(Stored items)
=== Section Start ===

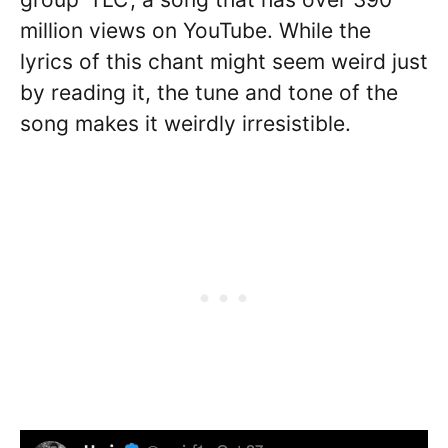
million views on YouTube. While the
lyrics of this chant might seem weird just
by reading it, the tune and tone of the
song makes it weirdly irresistible.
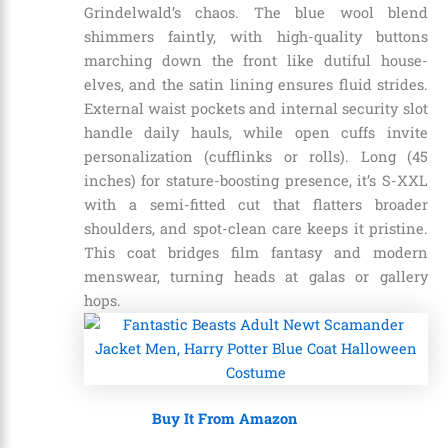
Grindelwald’s chaos. The blue wool blend
shimmers faintly, with high-quality buttons
marching down the front like dutiful house-
elves, and the satin lining ensures fluid strides.
External waist pockets and internal security slot
handle daily hauls, while open cuffs invite
personalization (cufflinks or rolls). Long (45
inches) for stature-boosting presence, it’s S-XXL
with a semi-fitted cut that flatters broader
shoulders, and spot-clean care keeps it pristine.
This coat bridges film fantasy and modern
menswear, turning heads at galas or gallery
hops.
Buy It From Amazon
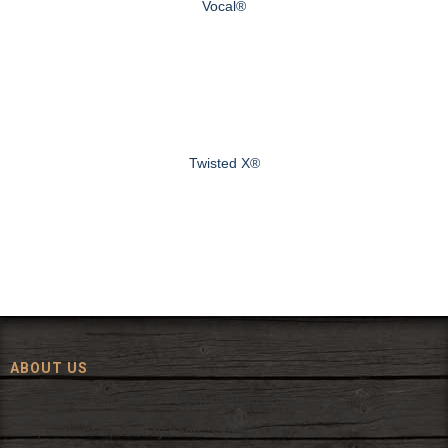
Vocal®
Twisted X®
ABOUT US
Since 1972, The Fort has been offering a huge selection of western
wear and western decor at everyday low prices including cowboy
hats, work wear, cowboy boots, saddles, and tack.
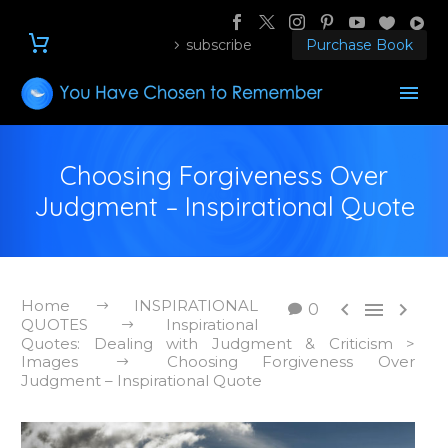
subscribe
Purchase Book
Choosing Forgiveness Over
Judgment – Inspirational Quote
Home
INSPIRATIONAL



0
QUOTES
Inspirational
Quotes: Dealing with Judgment & Criticism >
Images
Choosing Forgiveness Over
Judgment – Inspirational Quote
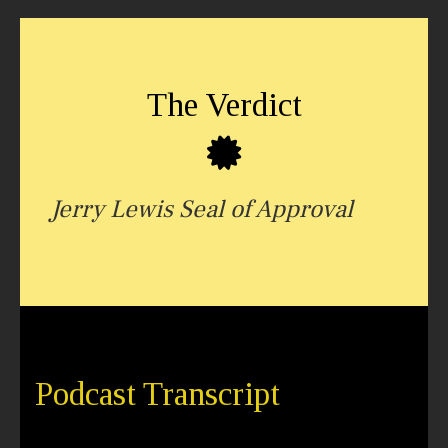
The Verdict
Jerry Lewis Seal of Approval
Podcast Transcript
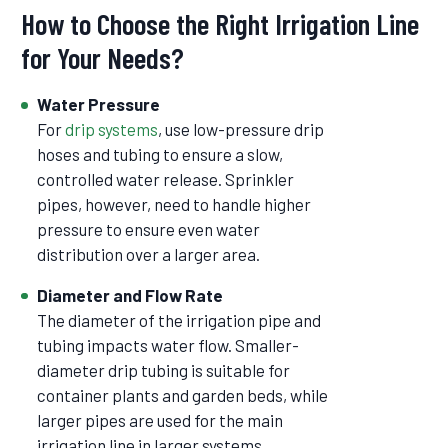
How to Choose the Right Irrigation Line
for Your Needs?
Water Pressure
For
drip systems
, use low-pressure drip
hoses and tubing to ensure a slow,
controlled water release. Sprinkler
pipes, however, need to handle higher
pressure to ensure even water
distribution over a larger area.
Diameter and Flow Rate
The diameter of the irrigation pipe and
tubing impacts water flow. Smaller-
diameter drip tubing is suitable for
container plants and garden beds, while
larger pipes are used for the main
irrigation line in larger systems.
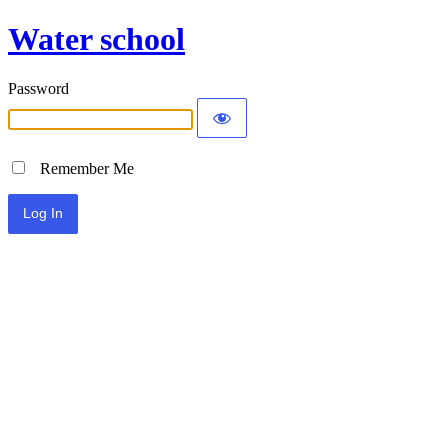
Water school
Password
Remember Me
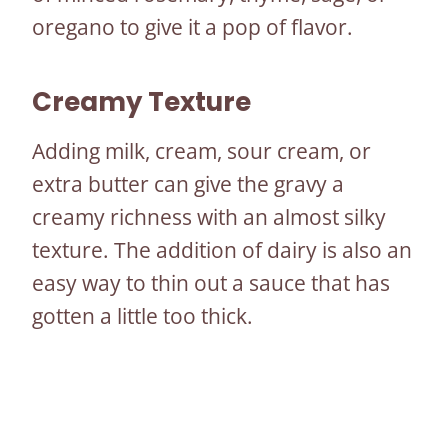
oregano to give it a pop of flavor.
Creamy Texture
Adding milk, cream, sour cream, or
extra butter can give the gravy a
creamy richness with an almost silky
texture. The addition of dairy is also an
easy way to thin out a sauce that has
gotten a little too thick.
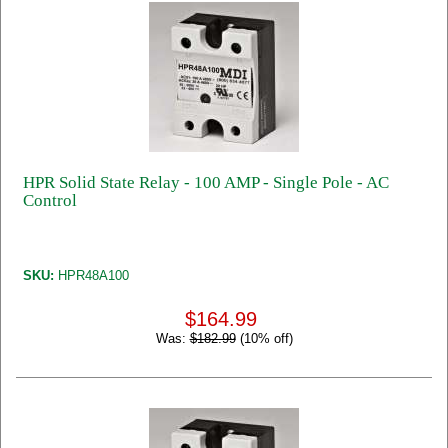
HPR Solid State Relay - 100 AMP - Single Pole - AC
Control
SKU:
HPR48A100
$164.99
Was:
$182.99
(10% off)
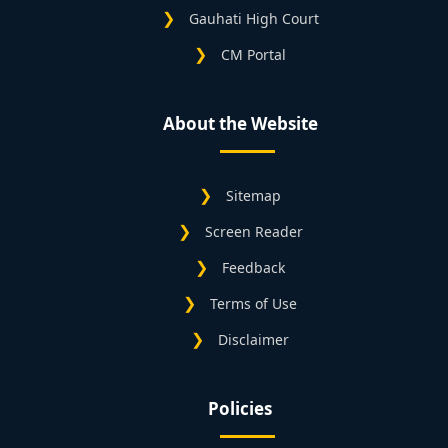
Gauhati High Court
CM Portal
About the Website
Sitemap
Screen Reader
Feedback
Terms of Use
Disclaimer
Policies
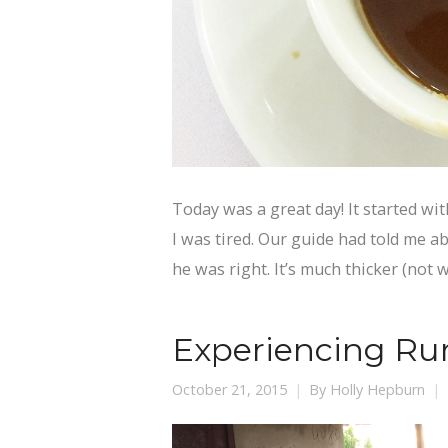
Today was a great day! It started wit
I was tired. Our guide had told me ab
he was right. It’s much thicker (not 
Experiencing Rur
October 21, 2015
By
Holly Hepburn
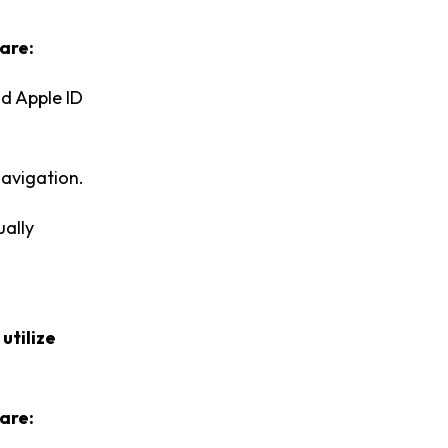
are:
nd Apple ID
navigation.
ually
t
utilize
are:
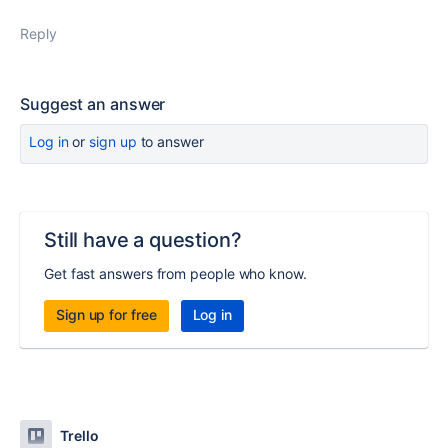
Reply
Suggest an answer
Log in
or
sign up
to answer
Still have a question?
Get fast answers from people who know.
Sign up for free
Log in
Trello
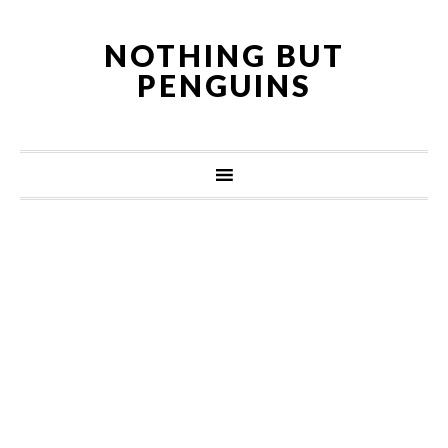
NOTHING BUT
PENGUINS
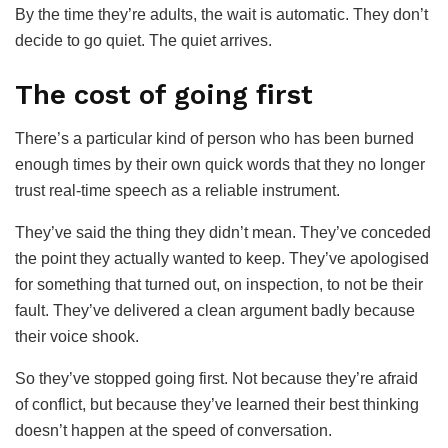
By the time they’re adults, the wait is automatic. They don’t
decide to go quiet. The quiet arrives.
The cost of going first
There’s a particular kind of person who has been burned
enough times by their own quick words that they no longer
trust real-time speech as a reliable instrument.
They’ve said the thing they didn’t mean. They’ve conceded
the point they actually wanted to keep. They’ve apologised
for something that turned out, on inspection, to not be their
fault. They’ve delivered a clean argument badly because
their voice shook.
So they’ve stopped going first. Not because they’re afraid
of conflict, but because they’ve learned their best thinking
doesn’t happen at the speed of conversation.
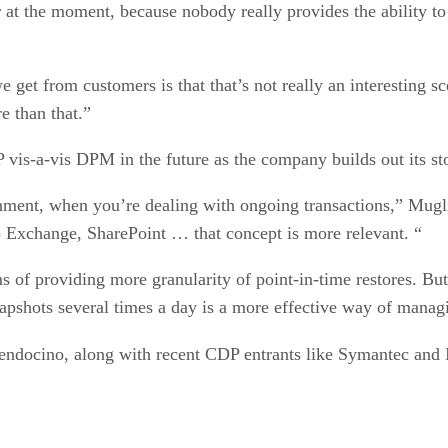
 the moment, because nobody really provides the ability to r
et from customers is that that’s not really an interesting sc
e than that.”
P vis-a-vis DPM in the future as the company builds out its s
ronment, when you’re dealing with ongoing transactions,” Mug
 Exchange, SharePoint … that concept is more relevant. “
 of providing more granularity of point-in-time restores. But 
napshots several times a day is a more effective way of manag
Mendocino, along with recent CDP entrants like Symantec and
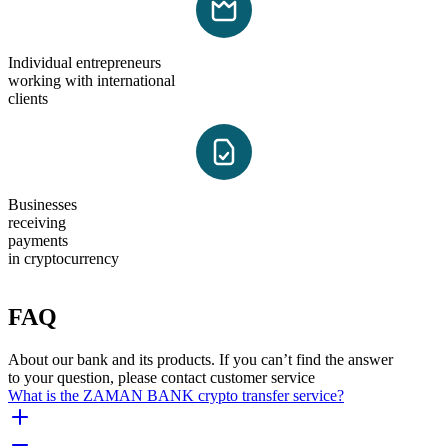
Individual entrepreneurs
working with international
clients
Businesses
receiving
payments
in cryptocurrency
FAQ
About our bank and its products. If you can’t find the answer
to your question, please contact customer service
What is the ZAMAN BANK crypto transfer service?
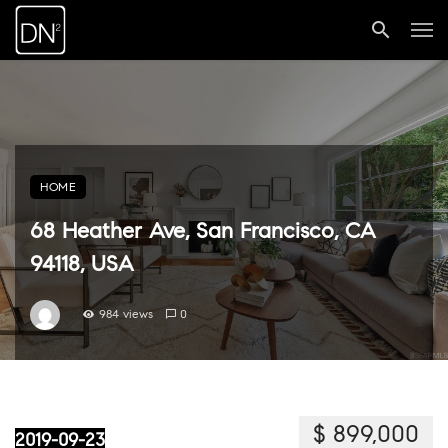
HOME
68 Heather Ave, San Francisco, CA
94118, USA
984 views
0
$ 899,000
2019-09-23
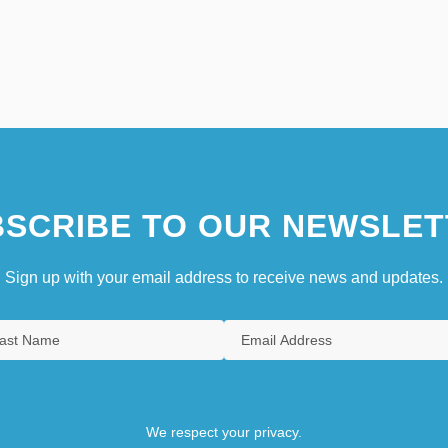
SCRIBE TO OUR NEWSLET
Sign up with your email address to receive news and updates.
We respect your privacy.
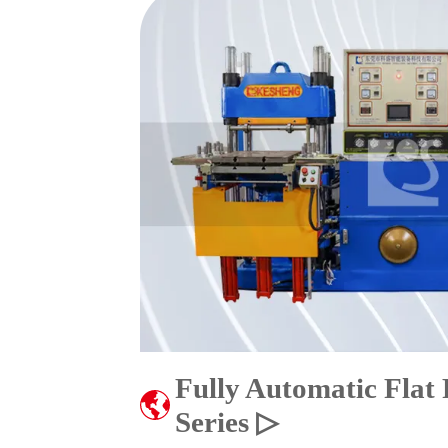
Fully Automatic Flat
Series ▷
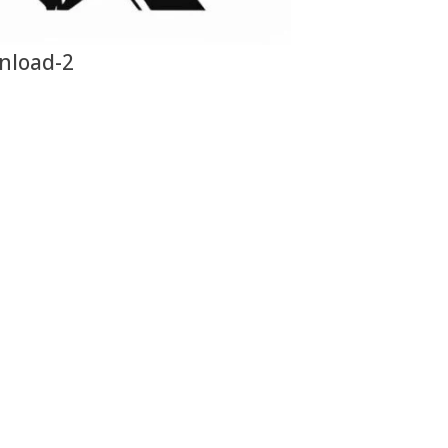
nload-2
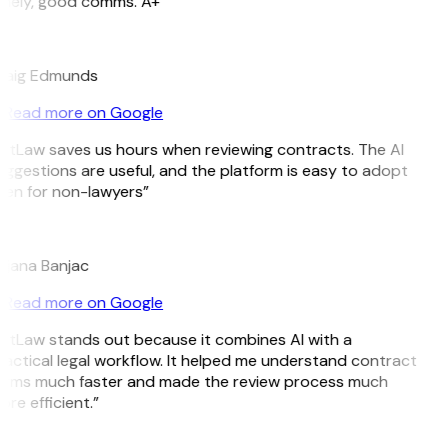
imely, good comms. A+”
E
raig Edmunds
Read more on Google
itLaw saves us hours when reviewing contracts. The AI
ggestions are useful, and the platform is easy to adopt
en for non-lawyers”
B
ojana Banjac
Read more on Google
itLaw stands out because it combines AI with a
actical legal workflow. It helped me understand contract
erms much faster and made the review process much
re efficient.”
L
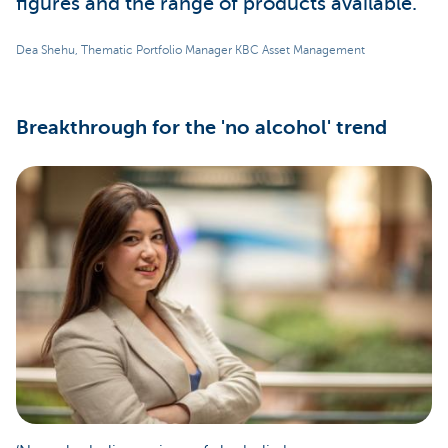
figures and the range of products available.
Dea Shehu, Thematic Portfolio Manager KBC Asset Management
Breakthrough for the 'no alcohol' trend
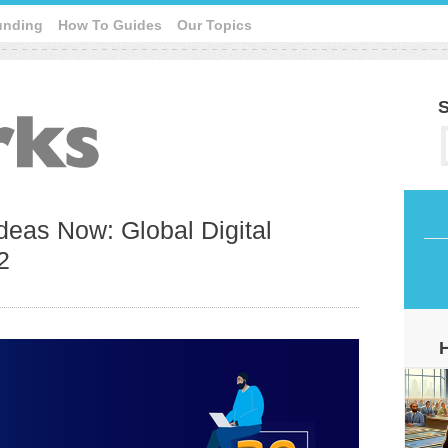
unding
How To Guides
Our Topics
S
deas Now: Global Digital
2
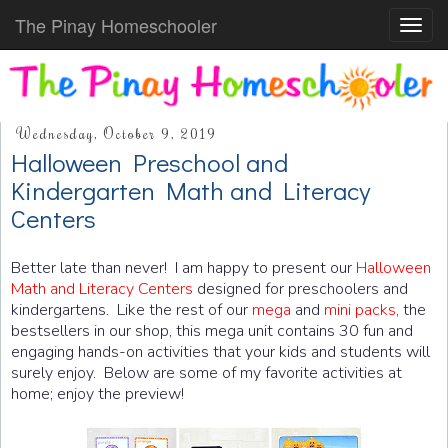
The Pinay Homeschooler
Toggl
navig
Wednesday, October 9, 2019
Halloween Preschool and
Kindergarten Math and Literacy
Centers
Better late than never! I am happy to present our
Halloween
Math and Literacy Centers
designed for preschoolers and
kindergartens. Like the rest of our
mega
and
mini packs
, the
bestsellers in our shop, this mega unit contains 30 fun and
engaging hands-on activities that your kids and students will
surely enjoy. Below are some of my favorite activities at
home; enjoy the preview!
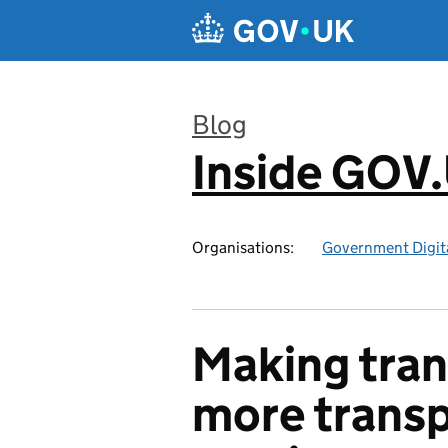
Skip to main content
Blog
Inside GOV
:
Organisations:
Government Digita
Making tran
more transp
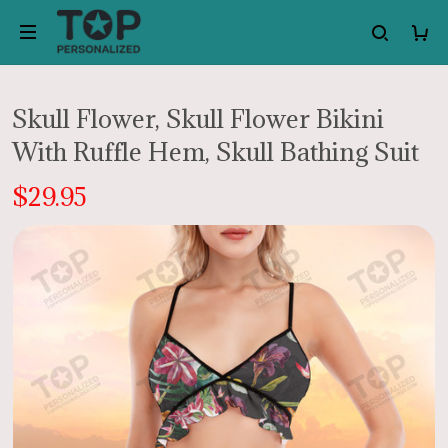
Skull Flower, Skull Flower Bikini
With Ruffle Hem, Skull Bathing Suit
$29.95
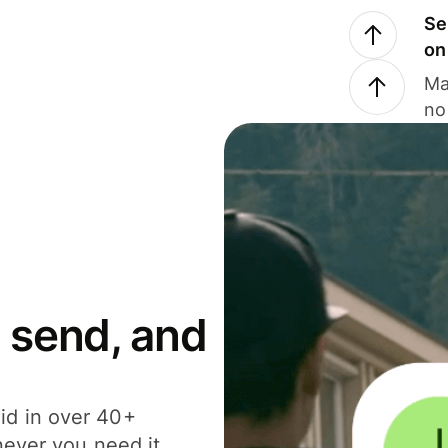
Se
on
Ma
no
 send, and
id in over 40+
never you need it.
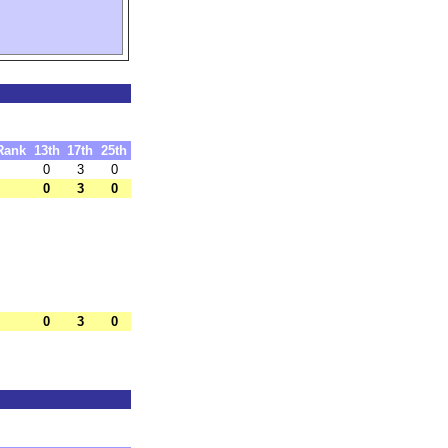
Rank
13th
17th
25th
0
3
0
0
3
0
0
3
0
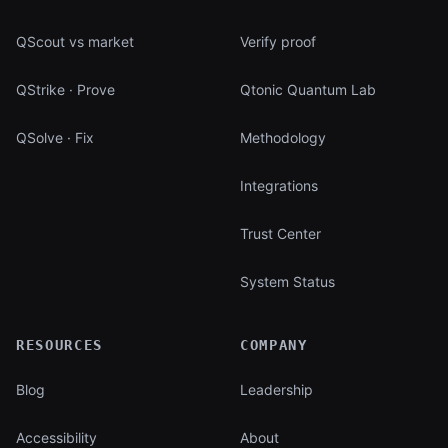
QScout vs market
Verify proof
QStrike · Prove
Qtonic Quantum Lab
QSolve · Fix
Methodology
Integrations
Trust Center
System Status
RESOURCES
COMPANY
Blog
Leadership
Accessibility
About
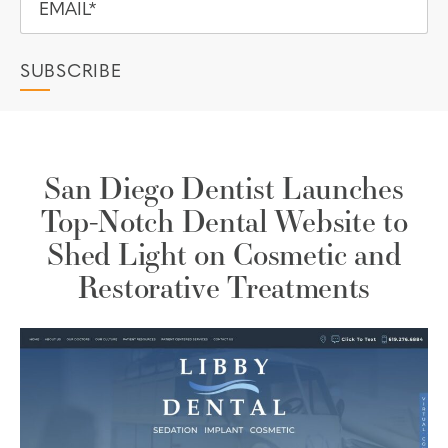
San Diego Dentist Launches
Top-Notch Dental Website to
Shed Light on Cosmetic and
Restorative Treatments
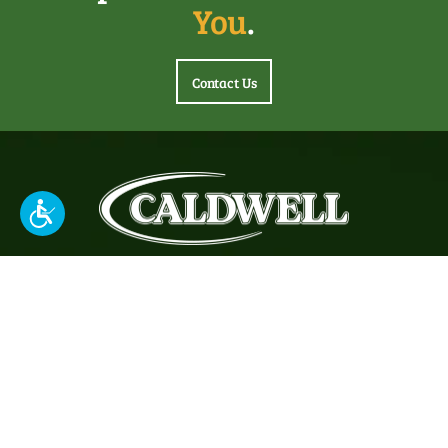
You
.
Contact Us
About
Headquartered in Louisville, KY, Caldwell Tanks, Inc. has
been building innovative, customized water and industrial
storage tanks & vessels throughout North America since
1887.
© 2026 Caldwell Tanks. All rights reserved.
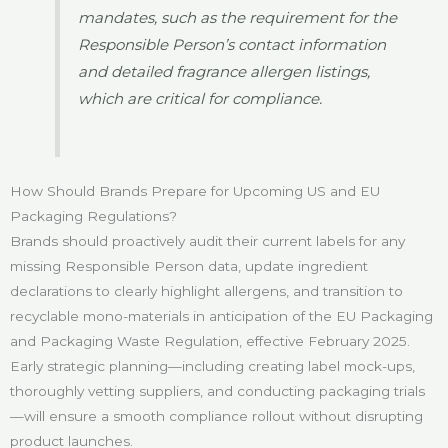
mandates, such as the requirement for the
Responsible Person’s contact information
and detailed fragrance allergen listings,
which are critical for compliance.
How Should Brands Prepare for Upcoming US and EU
Packaging Regulations?
Brands should proactively audit their current labels for any
missing Responsible Person data, update ingredient
declarations to clearly highlight allergens, and transition to
recyclable mono-materials in anticipation of the EU Packaging
and Packaging Waste Regulation, effective February 2025.
Early strategic planning—including creating label mock-ups,
thoroughly vetting suppliers, and conducting packaging trials
—will ensure a smooth compliance rollout without disrupting
product launches.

=== Section End ===

*WHAT THE EXERCISE ASKS*. The pictures stay out; repeat exactly the lines from the one with "QSolve · Fix" to the end of the entries above, and nothing else.

*REPLY TO THE EXERCISE*.
QSolve · Fix
Methodology
Integrations
Trust Center
System Status
RESOURCES
COMPANY
Blog
Leadership
Accessibility
About
San Diego Dentist Launches
Top-Notch Dental Website to
Shed Light on Cosmetic and
Restorative Treatments
You
.
Contact Us
About
Headquartered in Louisville, KY, Caldwell Tanks, Inc. has
been building innovative, customized water and industrial
storage tanks & vessels throughout North America since
1887.
© 2026 Caldwell Tanks. All rights reserved.
mandates, such as the requirement for the
Responsible Person’s contact information
and detailed fragrance allergen listings,
which are critical for compliance.
How Should Brands Prepare for Upcoming US and EU
Packaging Regulations?
Brands should proactively audit their current labels for any
missing Responsible Person data, update ingredient
declarations to clearly highlight allergens, and transition to
recyclable mono-materials in anticipation of the EU Packaging
and Packaging Waste Regulation, effective February 2025.
Early strategic planning—including creating label mock-ups,
thoroughly vetting suppliers, and conducting packaging trials
—will ensure a smooth compliance rollout without disrupting
product launches.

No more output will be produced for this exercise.